*PROBLEM STATEMENT*
Your answer must be an exact transcription of the lines from the line with "Sportanlagen" through the final line of the data.

-*-*-

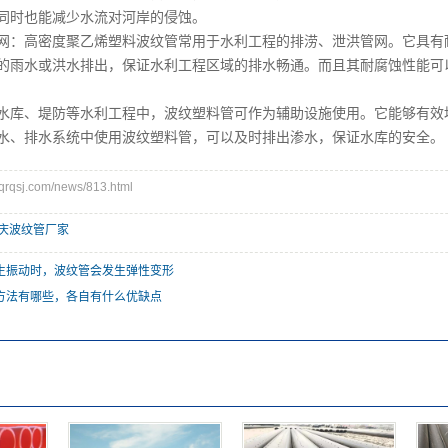
同时也能减少水流对河岸的侵蚀。
高密度聚乙烯塑料波纹管常用于水利工程的排涝、泄洪管网。它具有耐
的雨水或洪水排出，保证水利工程区域的排水畅通。而且其耐腐蚀性能可
、堤防等水利工程中，波纹塑料管可作为辅助设施使用。它能够有效地
水、排水系统中使用波纹塑料管，可以及时排出渗水，保证水库的安全。
qsj.com/news/813.html
庆波纹管厂家
生振动时，波纹管会发生弹性变形
方法有哪些，各自有什么优缺点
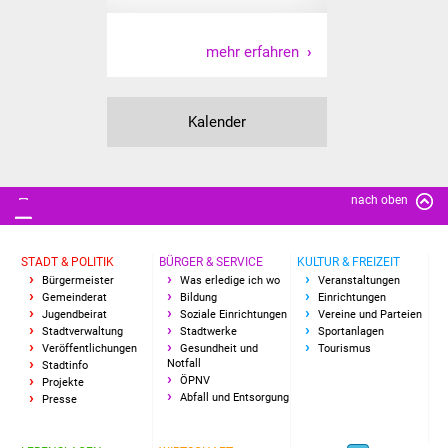
Freundeskreis Asyl
mehr erfahren
Ukraine-Hilfe
Wohnen
Kalender
Bauen in Süßen
nach oben
Wohnimmobilien +
Baugrundstücke
STADT & POLITIK
BÜRGER & SERVICE
KULTUR & FREIZEIT
Bürgermeister
Was erledige ich wo
Veranstaltungen
Wirtschaft
Gemeinderat
Bildung
Einrichtungen
Jugendbeirat
Soziale Einrichtungen
Vereine und Parteien
Haushalt & Infos
Stadtverwaltung
Stadtwerke
Sportanlagen
Veröffentlichungen
Gesundheit und
Tourismus
Notfall
Stadtinfo
Wirtschaftsförderung
ÖPNV
Projekte
Abfall und Entsorgung
Presse
Gewerbeimmobilien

-*-*-

*TASK ANSWER*
Sportanlagen
Veröffentlichungen
Gesundheit und
Tourismus
Notfall
Stadtinfo
Wirtschaftsförderung
ÖPNV
Projekte
Abfall und Entsorgung
Presse
Gewerbeimmobilien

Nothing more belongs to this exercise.